Congress has voted to adjust the credit limit 17 times in the past 20 years, making it an almost annual legislative task.

But many of these changes only happened after intense party disputes.

Nadeam Elshami was a top advisor to House Speaker Nancy Pelosi, California, in 2011 when the credit agency Standard and Poor’s downgraded the country’s credit in a similar stalemate.

Elshami, who is now policy director at the Brownstein Hyatt Farber Schreck lobbying firm, says both parties should have learned the lesson that even the threat of default can seriously damage the economy.

A downgrade would affect everything from mortgage rates to the market value of pension funds.

“You are risking the United States economy, you are risking the full belief and credit of the United States, you are risking another downgrade,” Elshami said. “Say you are a teacher who has a pension fund – that will go down. You will pay more for a car. That is the ripple effect. ”

This year, Democrats are sticking to the message that Republicans should follow earlier precedent and help Democrats suspend the cap by December 2022.

Pelosi told reporters earlier this month that raising the debt ceiling is usually bipartisan.

“The Democrats supported raising the debt ceiling because it was the responsible thing,” Pelosi said. “I would like Republicans to act in a similarly responsible manner.”

But McConnell was unaffected by the argument. He has said for months that he and other Republicans will not help break the debt ceiling while the Democrats have a plan for more than $ 3 trillion in new spending.

Those who know McConnell best say he won’t budge, and neither do the other Senate Republicans. Rohit Kumar was McConnell’s assistant chief of staff and now co-directs the national tax practice of PricewaterhouseCoopers.

“There’s this feeling that he’s bluffing or there is 10 votes without his blessing and I think that’s just wrong,” Kumar said in an interview. “I think people misunderstood him at their own risk.”

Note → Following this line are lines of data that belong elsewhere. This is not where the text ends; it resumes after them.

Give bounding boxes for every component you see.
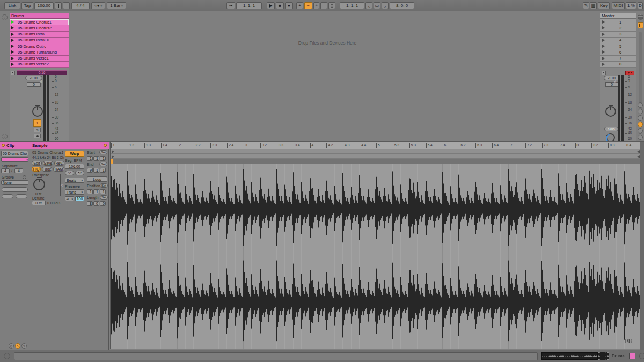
warp-button[interactable]: Warp <box>65 151 84 157</box>
track-header[interactable]: Drums <box>10 13 69 19</box>
overdub-button[interactable]: + <box>296 2 303 9</box>
clip-launch-button[interactable] <box>10 56 16 61</box>
browser-toggle[interactable]: ‹ <box>2 14 8 20</box>
tempo-halve-button[interactable]: :2 <box>65 171 74 175</box>
key-map-button[interactable]: Key <box>598 2 610 9</box>
clip-start-flag[interactable] <box>111 159 113 164</box>
beat-time-ruler[interactable]: 11.21.31.422.22.32.433.23.33.444.24.34.4… <box>111 142 641 149</box>
nudge-down-button[interactable] <box>55 2 62 9</box>
scene-row[interactable]: 8 <box>600 62 636 68</box>
signature-denominator-field[interactable]: 4 <box>14 168 23 173</box>
end-values[interactable]: 911 <box>87 168 106 173</box>
sample-box-icon[interactable] <box>104 144 107 147</box>
start-end-marker-row[interactable] <box>111 154 641 159</box>
scene-launch-button[interactable] <box>600 62 606 67</box>
position-value-field[interactable]: 1 <box>87 156 93 161</box>
end-set-button[interactable]: Set <box>99 162 107 166</box>
tap-tempo-button[interactable]: Tap <box>21 2 33 9</box>
track-delay-section-toggle[interactable] <box>638 128 643 134</box>
position-value-field[interactable]: 1 <box>87 189 93 194</box>
arrangement-record-button[interactable]: ● <box>285 2 293 9</box>
start-set-button[interactable]: Set <box>99 150 107 154</box>
loop-button[interactable]: Loop <box>87 176 107 182</box>
clip-slot[interactable]: 05 Drums Chorus1 <box>10 19 69 25</box>
info-view-toggle[interactable]: ‹ <box>2 134 8 139</box>
loop-start-marker[interactable] <box>112 150 114 153</box>
position-value-field[interactable]: 0 <box>93 201 99 206</box>
clip-box-header[interactable]: Clip <box>0 142 30 149</box>
start-values[interactable]: 111 <box>87 156 106 161</box>
ram-button[interactable]: RAM <box>53 167 64 172</box>
clip-stop-button[interactable] <box>11 71 15 75</box>
waveform-canvas[interactable] <box>111 164 641 349</box>
revert-sample-button[interactable]: Rev. <box>54 161 64 166</box>
groove-chooser[interactable]: None <box>1 180 28 185</box>
position-value-field[interactable]: 1 <box>100 168 106 173</box>
nudge-forward-button[interactable]: ► <box>16 194 27 198</box>
scene-launch-button[interactable] <box>600 56 606 61</box>
fade-button[interactable]: Fade <box>42 167 52 172</box>
track-activator-button[interactable]: 1 <box>33 119 41 127</box>
save-sample-button[interactable]: Save <box>43 161 53 166</box>
sends-section-toggle[interactable] <box>638 109 643 114</box>
envelope-box-toggle[interactable]: ◷ <box>9 343 14 349</box>
nudge-up-button[interactable] <box>63 2 70 9</box>
detail-view-toggle[interactable] <box>639 353 644 359</box>
position-value-field[interactable]: 1 <box>93 189 99 194</box>
back-to-arrangement-button[interactable] <box>320 2 327 9</box>
position-value-field[interactable]: 0 <box>100 201 106 206</box>
groove-pool-icon[interactable] <box>23 175 26 179</box>
seg-bpm-field[interactable]: 106.00 <box>65 164 84 169</box>
position-value-field[interactable]: 1 <box>100 156 106 161</box>
punch-in-button[interactable]: ◟ <box>365 2 372 9</box>
clip-slot[interactable]: 05 Drums Intro <box>10 32 69 38</box>
scene-launch-button[interactable] <box>600 25 606 31</box>
computer-midi-keyboard-button[interactable]: ▦ <box>590 2 597 9</box>
scrub-area[interactable] <box>111 159 641 164</box>
sample-box-toggle[interactable]: ∿ <box>15 343 20 349</box>
start-marker[interactable] <box>112 155 114 158</box>
loop-start-field[interactable]: 1. 1. 1 <box>340 2 364 9</box>
punch-out-button[interactable]: ◞ <box>382 2 389 9</box>
master-level-meter[interactable] <box>618 75 624 141</box>
midi-map-button[interactable]: MIDI <box>612 2 625 9</box>
gain-slider-handle[interactable]: ◁ <box>61 183 63 187</box>
arrangement-position-field[interactable]: 1. 1. 1 <box>236 2 262 9</box>
nudge-back-button[interactable]: ◄ <box>2 194 13 198</box>
preserve-chooser[interactable]: Trans▾ <box>65 189 84 195</box>
tempo-field[interactable]: 106.00 <box>34 2 54 9</box>
scene-row[interactable]: 7 <box>600 56 636 62</box>
clip-name-field[interactable]: 05 Drums Cho <box>1 151 28 156</box>
clip-activator-icon[interactable] <box>2 144 5 147</box>
time-signature-field[interactable]: 4 / 4 <box>71 2 90 9</box>
position-value-field[interactable]: 1 <box>93 156 99 161</box>
position-value-field[interactable]: 1 <box>100 189 106 194</box>
edit-sample-button[interactable]: Edit <box>32 161 42 166</box>
session-record-button[interactable] <box>328 2 335 9</box>
commit-groove-button[interactable]: Commit <box>2 187 28 192</box>
modulation-box-toggle[interactable]: ✎ <box>21 343 27 349</box>
position-set-button[interactable]: Set <box>100 183 108 188</box>
quantization-menu[interactable]: 1 Bar▾ <box>107 2 126 9</box>
mixer-section-toggle[interactable] <box>638 122 643 127</box>
tempo-double-button[interactable]: *2 <box>75 171 84 175</box>
returns-section-toggle[interactable] <box>638 115 643 121</box>
end-marker[interactable] <box>637 155 640 158</box>
session-view-toggle[interactable] <box>638 22 643 28</box>
clip-color-chooser[interactable]: ▾ <box>1 157 28 162</box>
clip-launch-button[interactable] <box>10 49 16 55</box>
transpose-knob[interactable] <box>33 179 45 190</box>
master-track-header[interactable]: Master <box>600 13 636 19</box>
position-values[interactable]: 111 <box>87 189 106 194</box>
scene-row[interactable]: 3 <box>600 32 636 38</box>
clip-slot[interactable]: 05 Drums IntroFill <box>10 38 69 43</box>
master-solo-button[interactable]: Solo <box>604 127 618 131</box>
scene-row[interactable]: 4 <box>600 38 636 43</box>
position-value-field[interactable]: 8 <box>87 201 93 206</box>
stop-all-clips-button[interactable] <box>602 71 606 75</box>
follow-button[interactable]: ⇥ <box>226 2 235 9</box>
metronome-menu[interactable]: ○●▾ <box>91 2 105 9</box>
scene-launch-button[interactable] <box>600 19 606 25</box>
clip-slot[interactable]: 05 Drums Outro <box>10 43 69 49</box>
loop-switch-button[interactable]: ▭ <box>374 2 380 9</box>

Kumar said the political controversy over credit policy was both predictable and bad for the economy. Both sides have used the critical question since at least the 1980s to force the other party to make political concessions.

Democrats argue with precedent

This recent political dispute over debt enrags Democrats like New York Senator Kirsten Gillibrand. Democrats voted to raise the credit limit under then-President Donald Trump even as debt skyrocketed as Republicans approved costly tax cuts and partisan spending priorities.

“It’s pretty rich to come from a party and Trump’s party that made $ 1.5 trillion in tax cuts and didn’t pay a dime,” Gillibrand said in an interview with NPR.

Democrats have said Republicans must take responsibility for the debt they helped create – through both partisan law and when Congress voted for bipartisan COVID aid spending under Trump.

Republicans say it’s not that easy.

Over the past few years, Trump’s Democrats have seen some debt ceiling hikes, but often while the two parties worked out bipartisan priorities like avoiding spending caps.

The current political environment is different. Democrats are hoping budget rules will allow more than $ 3 trillion in spending without Republican votes, and Republicans are responding by seizing the political moment.

Democrats like Elshami say that voting to raise the debt ceiling should be about protecting the economy, not political bickering.

“You can’t ask the Democrats for help and then turn your back on the other Congress,” he said.

NPR political reporter Alana Wise contributed to this story.